I’ve only been involved in this modern era of nutrition for a year so there’s plenty of background I don’t have. That’s one reason why having a forum like this, to test ideas, is useful, at least for me. I’m a health agnostic. To paraphrase Chris Masterjohn, details, schmetails, just tell me what works. But there are a lot of unknowns about what works so we investgate together.

I’ve been persuaded by a fast growing part of the nutrition world that carbs are problematic and there can be significant health benefits by getting control of them. The one thing the low carb crowd agrees about is avoiding junk food–eat real food. After that, particularly as the percent of carbs decreases there tends to be increasing disagreement about what is optimal. The most strict program for what’s called keto is Dr. Westman’s page 4 calling for 20 total carbs. So far I’m finding zero carbs is easier. The same might be true for beginners. (They can always add some veggies on short notice if necessary.) I’m saving significant time and money. That matters too. I think Carnivore is just another low carb stratagy among all the others.


(Consensus is Politics) #72

I honestly think it made it easier. My body had plenty of glycogen stores to empty out before being forced to burn fat. So in a way my body was eased into it on its own.


(It's all about the bacon, baby) #73

Do we? I thought Stefansson said the reverse. Has someone shown him to be wrong?


(bulkbiker) #74

Be odd to find fruits growing in the frozen wastes?

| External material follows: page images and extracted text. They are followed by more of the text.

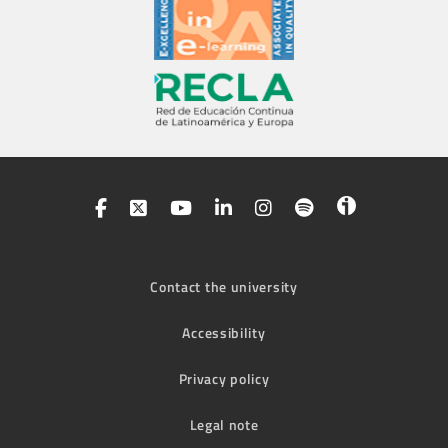
Contact the university
Accessibility
Privacy policy
Legal note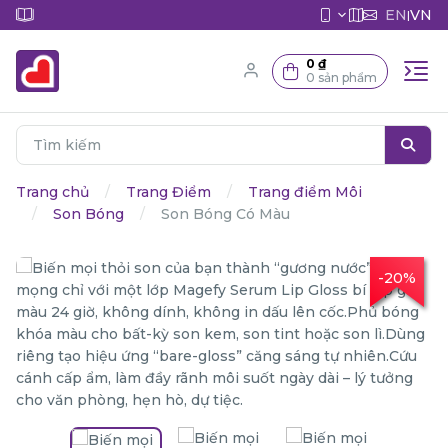
EN
VN
|
0 ₫
0 sản phẩm
Trang chủ
Trang Điểm
Trang điểm Môi
Son Bóng
Son Bóng Có Màu
-20%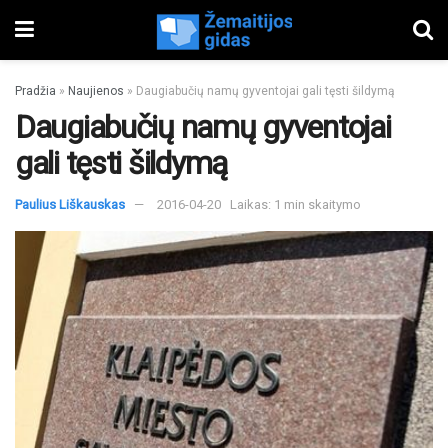
Pradžia
»
Naujienos
»
Daugiabučių namų gyventojai gali tęsti šildymą
Daugiabučių namų gyventojai
gali tęsti šildymą
Paulius Liškauskas
2016-04-20
Laikas: 1 min skaitymo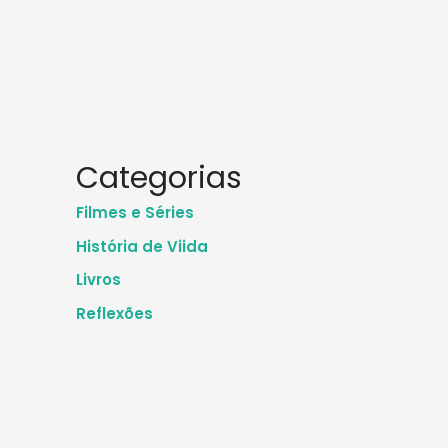
Categorias
Filmes e Séries
História de Viida
Livros
Reflexões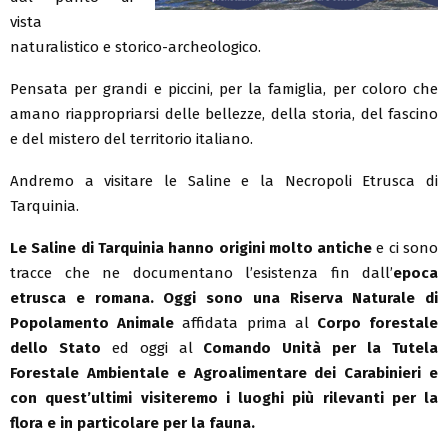
vista
naturalistico e storico-archeologico.
Pensata per grandi e piccini, per la famiglia, per coloro che
amano riappropriarsi delle bellezze, della storia, del fascino
e del mistero del territorio italiano.
Andremo a visitare le Saline e la Necropoli Etrusca di
Tarquinia.
Le
Saline
di Tarquinia
hanno origini molto antiche
e ci sono
tracce che ne documentano l’esistenza fin dall’
epoca
etrusca e romana. Oggi sono una Riserva Naturale di
Popolamento Animale
affidata prima al
Corpo forestale
dello Stato
ed oggi al
Comando Unità per la Tutela
Forestale Ambientale e Agroalimentare dei Carabinieri e
con quest’ultimi visiteremo i luoghi più rilevanti per la
flora e in particolare per la fauna.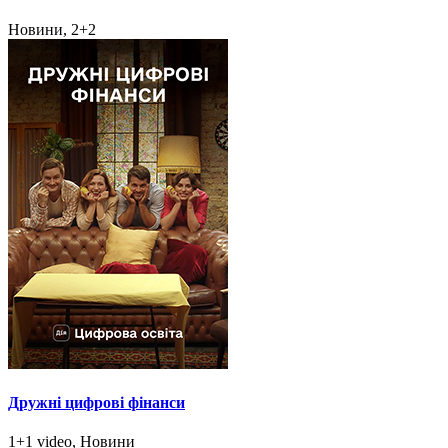
Новини, 2+2
Дружні цифрові фінанси
1+1 video, Новини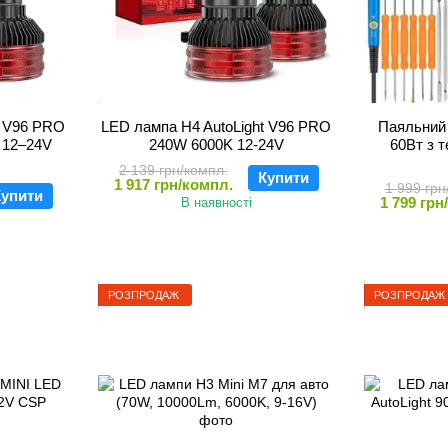
t V96 PRO
LED лампа H4 AutoLight V96 PRO
Паяльний 
 12–24V
240W 6000K 12-24V
60Вт з 
2 139 грн/компл.
Купити
1 917 грн/компл.
1 999 грн
упити
1 799 грн
В наявності
РОЗПРОДАЖ
РОЗПРОДАЖ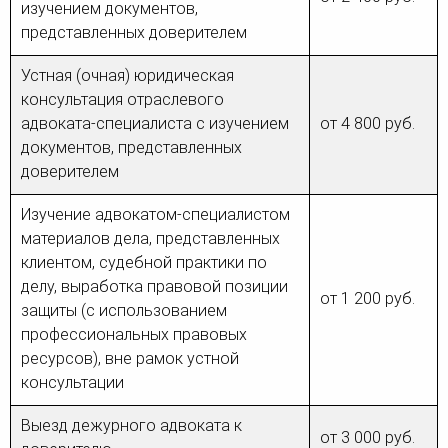
изучением документов,
представленных доверителем
Устная (очная) юридическая
консультация отраслевого
адвоката-специалиста с изучением
от 4 800 руб.
документов, представленных
доверителем
Изучение адвокатом-специалистом
материалов дела, представленных
клиентом, судебной практики по
делу, выработка правовой позиции
от 1 200 руб.
защиты (с использованием
профессиональных правовых
ресурсов), вне рамок устной
консультации
Выезд дежурного адвоката к
от 3 000 руб.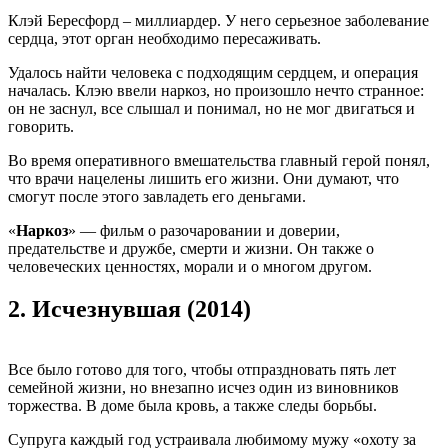
Клэй Бересфорд – миллиардер. У него серьезное заболевание
сердца, этот орган необходимо пересаживать.
Удалось найти человека с подходящим сердцем, и операция
началась. Клэю ввели наркоз, но произошло нечто странное:
он не заснул, все слышал и понимал, но не мог двигаться и
говорить.
Во время оперативного вмешательства главный герой понял,
что врачи нацелены лишить его жизни. Они думают, что
смогут после этого завладеть его деньгами.
«
Наркоз
» — фильм о разочаровании и доверии,
предательстве и дружбе, смерти и жизни. Он также о
человеческих ценностях, морали и о многом другом.
2.
Исчезнувшая (2014)
Все было готово для того, чтобы отпраздновать пять лет
семейной жизни, но внезапно исчез один из виновников
торжества. В доме была кровь, а также следы борьбы.
Супруга каждый год устраивала любимому мужу «охоту за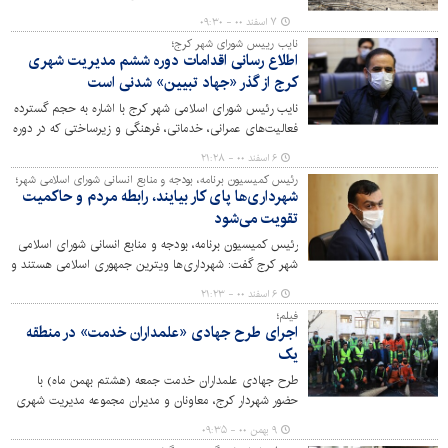
طرح خدمات عمرانی، ترافیکی، رفت‌وروب، فضای سبز، درمانی،
۷ اسفند ۰۰ - ۰۹:۳۰
مشاوره خانواده، اطعام نیازمندان با تقدیم بسته‌های معیشتی
نایب رییس شورای شهر کرج؛
ارائه شد. گفتنی است؛ گروه‌های جهادی به‌صورت ویژه در طرح
اطلاع رسانی اقدامات دوره ششم مدیریت شهری
«پاکداشت شهر» حضور داشتند.
کرج از گذر «جهاد تبیین» شدنی است
نایب رئیس شورای اسلامی شهر کرج با اشاره به حجم گسترده
فعالیت‌های عمرانی، خدماتی، فرهنگی و زیرساختی که در دوره
ششم مدیریت شهری این کلانشهر صورت می‌پذیرد، خواستار
۶ اسفند ۰۰ - ۲۱:۲۸
اطلاع رسانی آنها از گذر «جهاد تبیین» شد.
رئیس کمیسیون برنامه، بودجه و منابع انسانی شورای اسلامی شهر؛
شهرداری‌ها پای کار بیایند، رابطه مردم و حاکمیت
تقویت می‌شود
رئیس کمیسیون برنامه، بودجه و منابع انسانی شورای اسلامی
شهر کرج گفت: شهرداری‌ها ویترین جمهوری اسلامی هستند و
چنانچه خواستار تقویت و استحکام ارتباط مردم و انقلاب و
۶ اسفند ۰۰ - ۲۱:۲۳
حاکمیت هستیم، باید شهرداری‌ها بیش از پیش پای کار
فیلم؛
بیایند.
اجرای طرح جهادی «علمداران خدمت» در منطقه
یک
طرح جهادی علمداران خدمت جمعه (هشتم بهمن ماه) با
حضور شهردار کرج، معاونان و مدیران مجموعه مدیریت شهری
در منطقه یک اجرا شد. گفتنی است؛ با اجرای این طرح
۹ بهمن ۰۰ - ۰۹:۳۵
خدمات عمرانی، ترافیکی، رفت‌وروب، فضای سبز، درمانی،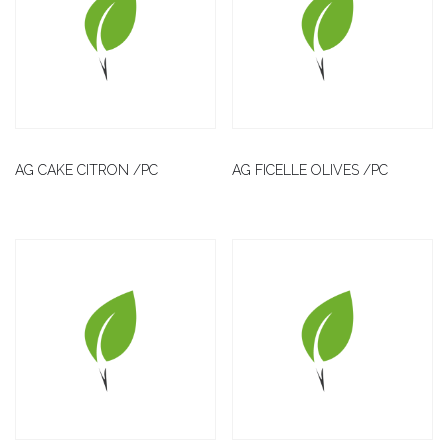
AG CAKE CITRON /PC
AG FICELLE OLIVES /PC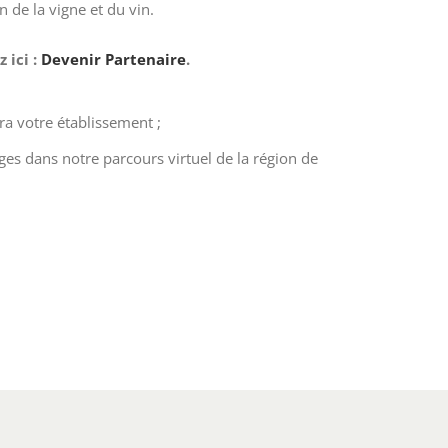
n de la vigne et du vin.
 ici :
Devenir Partenaire
.
a votre établissement ;
es dans notre parcours virtuel de la région de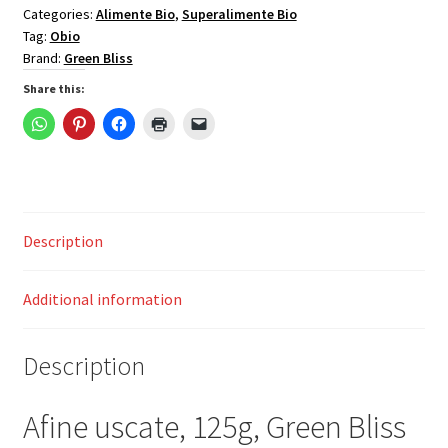
Categories:
Alimente Bio
,
Superalimente Bio
quantity
Tag:
Obio
Brand:
Green Bliss
Share this:
Description
Additional information
Description
Afine uscate, 125g, Green Bliss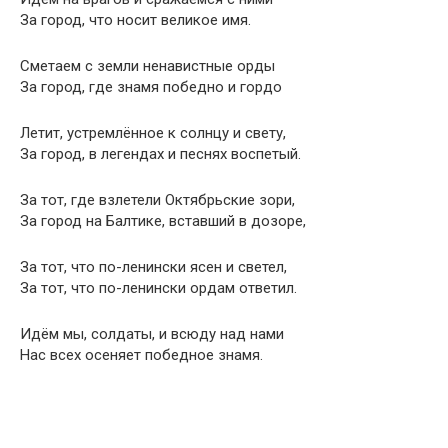
За город, что носит великое имя.
Сметаем с земли ненавистные орды
За город, где знамя победно и гордо
Летит, устремлённое к солнцу и свету,
За город, в легендах и песнях воспетый.
За тот, где взлетели Октябрьские зори,
За город на Балтике, вставший в дозоре,
За тот, что по-ленински ясен и светел,
За тот, что по-ленински ордам ответил.
Идём мы, солдаты, и всюду над нами
Нас всех осеняет победное знамя.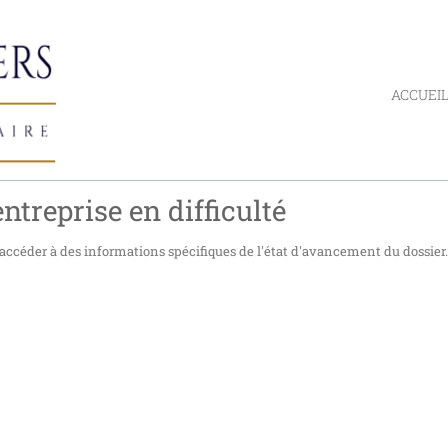
ACCUEI
ntreprise en difficulté
accéder à des informations spécifiques de l'état d'avancement du dossier.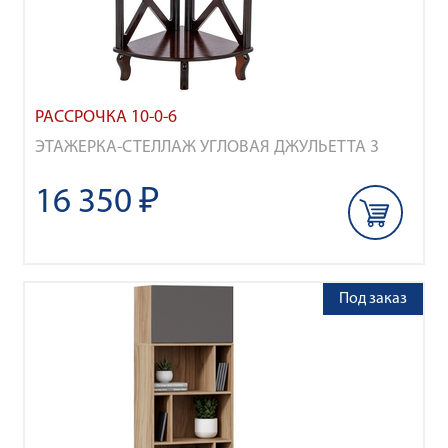
РАССРОЧКА 10-0-6
ЭТАЖЕРКА-СТЕЛЛАЖ УГЛОВАЯ ДЖУЛЬЕТТА 3
16 350 ₽
Под заказ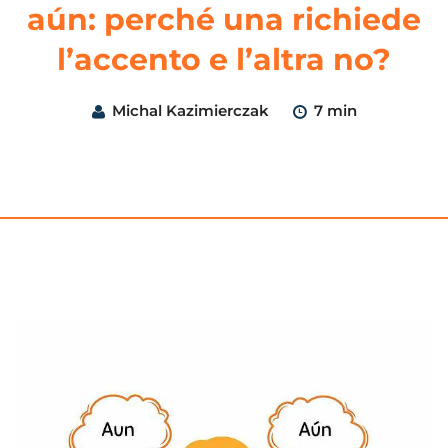
aún: perché una richiede
l’accento e l’altra no?
Michal Kazimierczak
7 min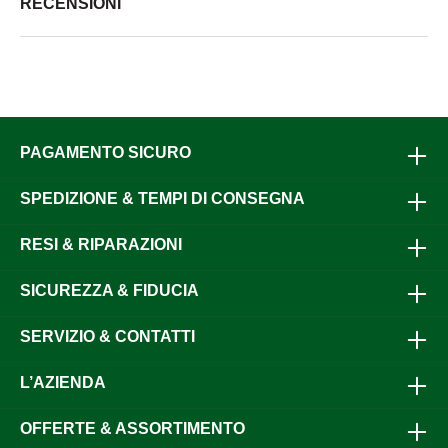
RECENSIONI
PAGAMENTO SICURO
SPEDIZIONE & TEMPI DI CONSEGNA
RESI & RIPARAZIONI
SICUREZZA & FIDUCIA
SERVIZIO & CONTATTI
L’AZIENDA
OFFERTE & ASSORTIMENTO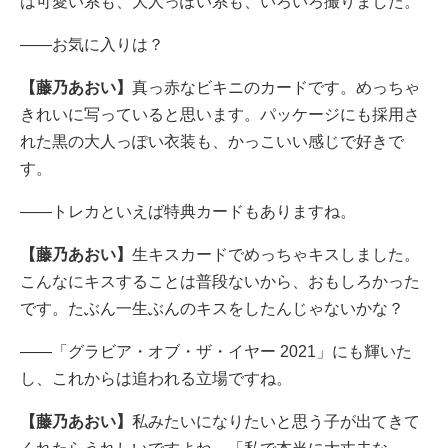
は可愛い系も、大人っぽい系も、いろいろ撮りました。
――お気に入りは？
【藤乃あおい】
真っ赤なビキニのカードです。めっちゃ
きれいに写っていると思います。パッケージにも採用さ
れた黒の大人っぽい衣装も、かっこいい感じで好きで
す。
――トレカといえば特典カードもありますね。
【藤乃あおい】
生キスカードでめっちゃキスしました。
こんなにキスすることは普段ないから、おもしろかった
です。たぶん一生ぶんのキスをしたんじゃないかな？
――「グラビア・オブ・ザ・イヤー 2021」にも輝いた
し、これからは追われる立場ですね。
【藤乃あおい】
私みたいになりたいと思う子が出てきて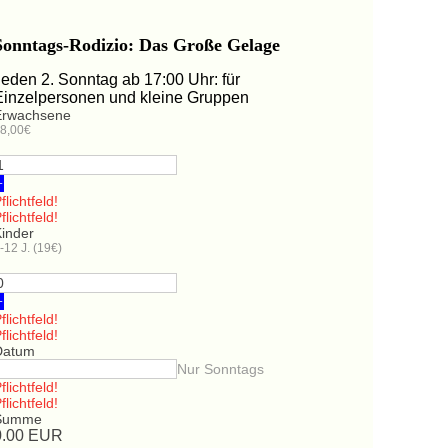
Sonntags-Rodizio: Das Große Gelage
Jeden 2. Sonntag ab 17:00 Uhr: für
Einzelpersonen und kleine Gruppen
Erwachsene
8,00€
+
flichtfeld!
flichtfeld!
Kinder
-12 J. (19€)
+
flichtfeld!
flichtfeld!
Datum
Nur Sonntags
flichtfeld!
flichtfeld!
Summe
0.00
EUR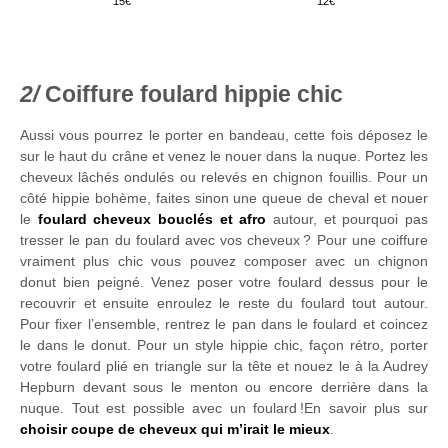
15
12
Coiffure foulard hippie chic
Aussi vous pourrez le porter en bandeau, cette fois déposez le
sur le haut du crâne et venez le nouer dans la nuque. Portez les
cheveux lâchés ondulés ou relevés en chignon fouillis. Pour un
côté hippie bohème, faites sinon une queue de cheval et nouer
le
foulard cheveux bouclés et afro
autour, et pourquoi pas
tresser le pan du foulard avec vos cheveux ? Pour une coiffure
vraiment plus chic vous pouvez composer avec un chignon
donut bien peigné. Venez poser votre foulard dessus pour le
recouvrir et ensuite enroulez le reste du foulard tout autour.
Pour fixer l’ensemble, rentrez le pan dans le foulard et coincez
le dans le donut. Pour un style hippie chic, façon rétro, porter
votre foulard plié en triangle sur la tête et nouez le à la Audrey
Hepburn devant sous le menton ou encore derrière dans la
nuque. Tout est possible avec un foulard !En savoir plus sur
choisir coupe de cheveux qui m’irait le mieux
.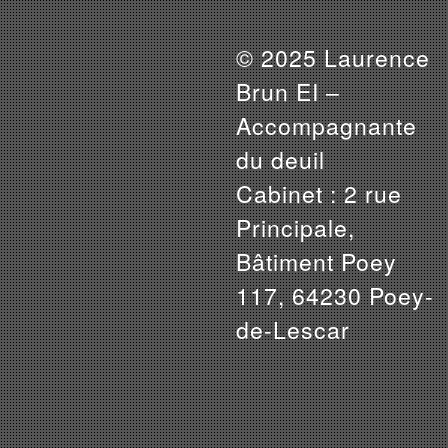
© 2025 Laurence
Brun EI –
Accompagnante
du deuil
Cabinet : 2 rue
Principale,
Bâtiment Poey
117, 64230 Poey-
de-Lescar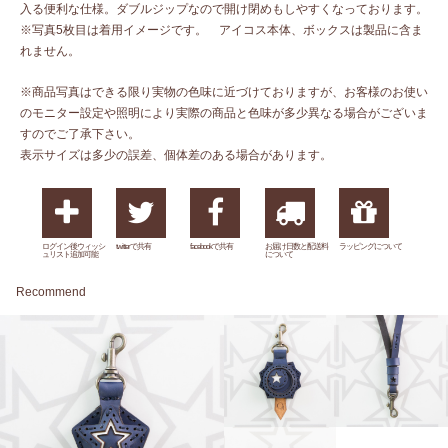
入る便利な仕様。ダブルジップなので開け閉めもしやすくなっております。
※写真5枚目は着用イメージです。 アイコス本体、ボックスは製品に含ま
れません。
※商品写真はできる限り実物の色味に近づけておりますが、お客様のお使い
のモニター設定や照明により実際の商品と色味が多少異なる場合がございま
すのでご了承下さい。
表示サイズは多少の誤差、個体差のある場合があります。
ログイン後ウィッシ
twitterで共有
facebookで共有
お届け日数と配送料
ラッピングについて
ュリスト追加可能
について
Recommend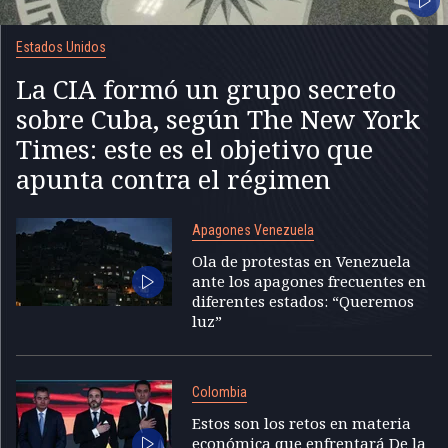
Estados Unidos
La CIA formó un grupo secreto
sobre Cuba, según The New York
Times: este es el objetivo que
apunta contra el régimen
Apagones Venezuela
Ola de protestas en Venezuela
ante los apagones frecuentes en
diferentes estados: “Queremos
luz”
Colombia
Estos son los retos en materia
económica que enfrentará De la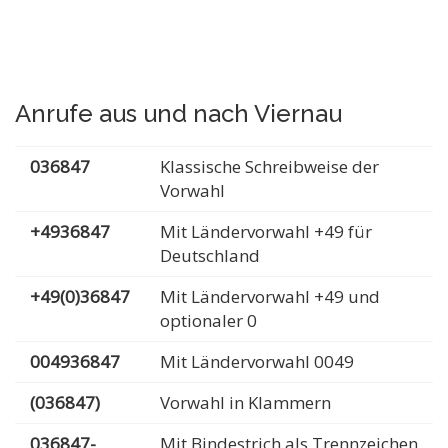
Anrufe aus und nach Viernau
036847
Klassische Schreibweise der
Vorwahl
+4936847
Mit Ländervorwahl +49 für
Deutschland
+49(0)36847
Mit Ländervorwahl +49 und
optionaler 0
004936847
Mit Ländervorwahl 0049
(036847)
Vorwahl in Klammern
036847-
Mit Bindestrich als Trennzeichen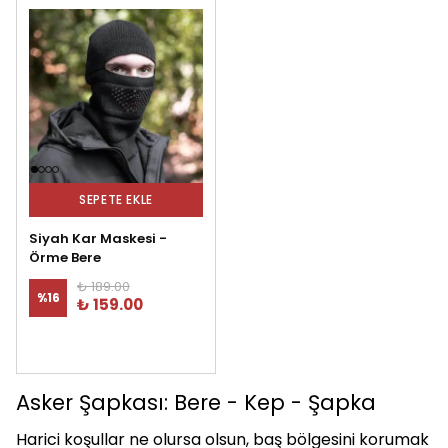
SEPETE EKLE
Siyah Kar Maskesi -
Örme Bere
₺ 189.00
%
16
₺ 159.00
Asker Şapkası: Bere - Kep - Şapka
Harici koşullar ne olursa olsun, baş bölgesini korumak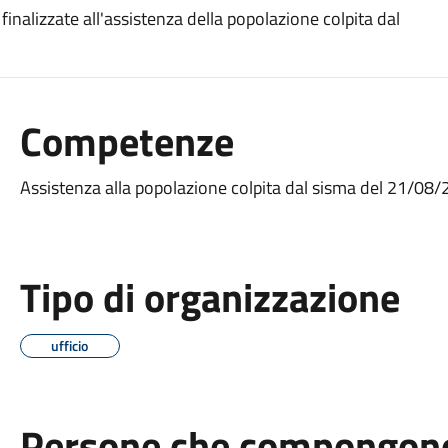
 finalizzate all'assistenza della popolazione colpita dal
Competenze
Assistenza alla popolazione colpita dal sisma del 21/08
Tipo di organizzazione
ufficio
Persone che compongono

(Chris - carnivoremuscle.com) #75

Even in the summer, there’s almost no plant food in the arctic. The people that live there now, if they don’t buy commercial food, live off animals solely. It’s less common now that “Western” influence has taken over to cause disease, but if they are living off the land, it’s not picking berries. There’s very little reward to significant time investment, energy-wise. Better to shoot a caribou and live off it for a few weeks than to happen upon a handful of blueberries, maybe 1/3 of them edible. Or maybe one could pick them out of animal scat.


(Karim Wassef) #76

Really believe that liver is a vegetable bi-product…

Inuit eat seals - seals eat fish - fish eat krill - krill eat plankton… plankton use sunlight = phytonutrients… we’re all planktonivores in the end


(Robert C) #77


End of the first paragraph.


(Karim Wassef) #78

Opportunistic… not necessary.


#79

::dizzy_face: I had no idea this was possible

Sincerely,
Potato ADDICT


(Robert C) #80

I agree that this is not in the “Show me the science” but that is currently an opinion or hypothesis - and may not hold for all non-Inuits.

It also may not hold for people that do not eat nose-to-tail (as the Inuits did) but instead eat factory farmed corn fed Ribeye’s all day.

I am not against Carnivore but - prefer to keep my mind open.